In a certain rat model of Parkinson's disease, the brain's hydrogen sulfide concentration was found to be reduced, and administering hydrogen sulfide alleviated the condition. In trisomy 21 (Down syndrome) the body produces an excess of hydrogen sulfide. Hydrogen sulfide is also involved in the disease process of type 1 diabetes. The beta cells of the pancreas in type 1 diabetes produce an excess of the gas, leading to the death of these cells and to a reduced production of insulin by those that remain.

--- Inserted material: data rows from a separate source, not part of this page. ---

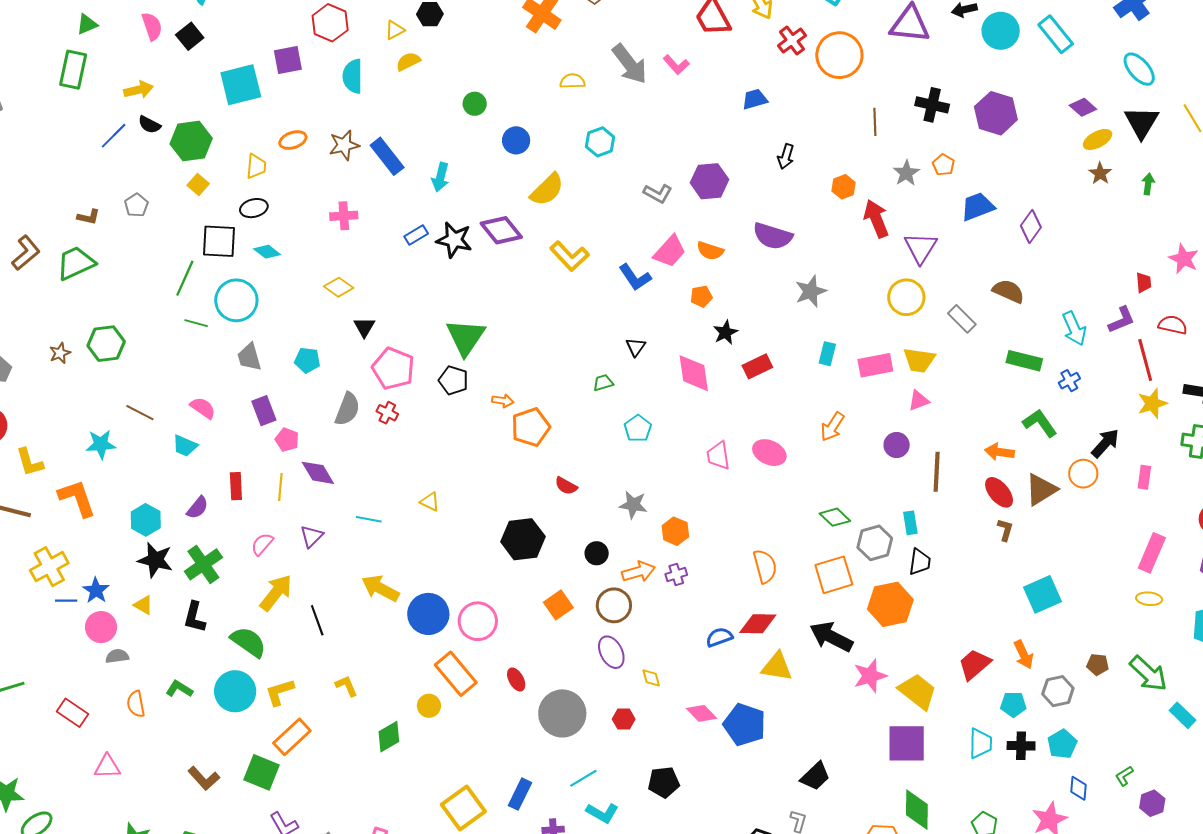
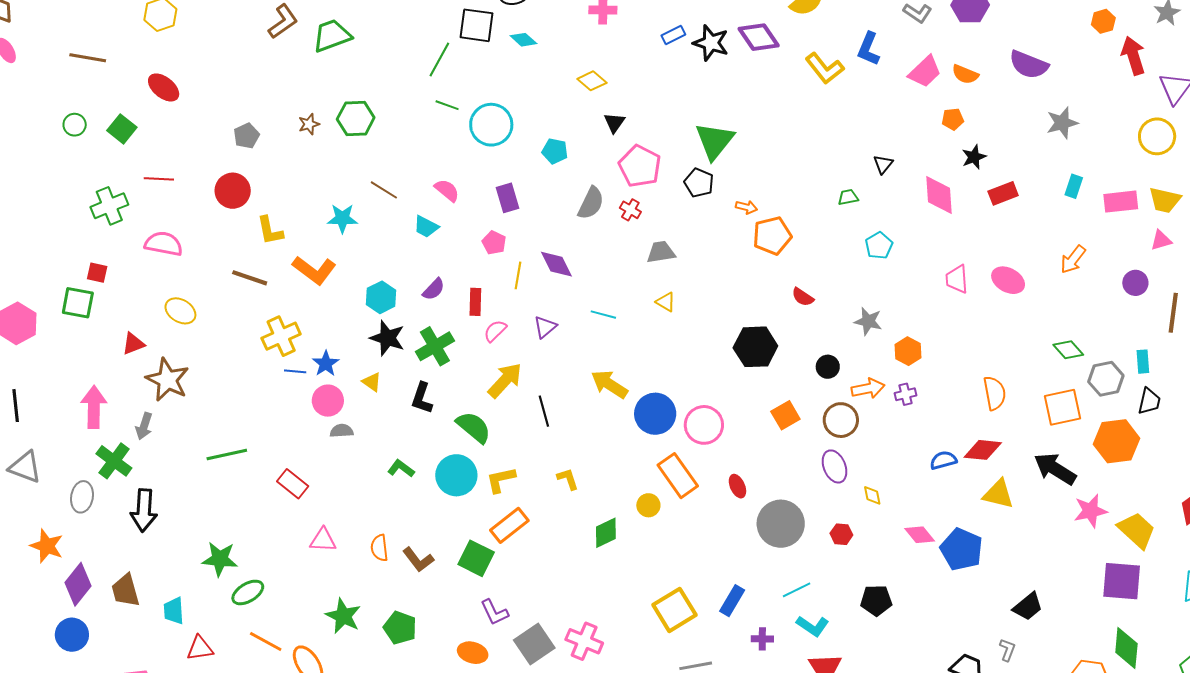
blue L-shape: (635, 277) -> (869, 49), moved, turned 52
cyan circle: (236, 300) -> (491, 125), moved
gray trapezoid: (249, 357) -> (661, 252), moved, turned 92
pink pentagon: (287, 440) -> (494, 243), moved
red rectangle: (236, 486) -> (475, 302), moved
orange L-shape: (77, 498) -> (314, 270), turned 141
orange semicircle: (136, 704) -> (379, 548), moved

In 2005, it was shown that mice can be put into a state of suspended animation-like hypothermia by applying a low dosage of hydrogen sulfide (81 ppm H_{2}S) in the air. The breathing rate of the animals sank from 120 to 10 breaths per minute and their temperature fell from 37 °C to just 2 °C above ambient temperature (in effect, they had become cold-blooded). The mice survived this procedure for 6 hours and afterwards showed no negative health consequences. In 2006 it was shown that the blood pressure of mice treated in this fashion with hydrogen sulfide did not significantly decrease.

A similar process known as hibernation occurs naturally in many mammals and also in toads, but not in mice. (Mice can fall into a state called clinical torpor when food shortage occurs). If the H_{2}S-induced hibernation can be made to work in humans, it could be useful in the emergency management of severely injured patients, and in the conservation of donated organs. In 2008, hypothermia induced by hydrogen sulfide for 48 hours was shown to reduce the extent of brain damage caused by experimental stroke in rats.

As mentioned above, hydrogen sulfide binds to cytochrome oxidase and thereby prevents oxygen from binding, which leads to the dramatic slowdown of metabolism. Animals and humans naturally produce some hydrogen sulfide in their body; researchers have proposed that the gas is used to regulate metabolic activity and body temperature, which would explain the above findings.

Two recent studies cast doubt that the effect can be achieved in larger mammals. A 2008 study failed to reproduce the effect in pigs, concluding that the effects seen in mice were not present in larger mammals. Likewise a paper by Haouzi et al. noted that there is no induction of hypometabolism in sheep, either.

At the February 2010 TED conference, Mark Roth announced that hydrogen sulfide induced hypothermia in humans had completed Phase I clinical trials. The clinical trials commissioned by the company he helped found, Ikaria, were however withdrawn or terminated by August 2011.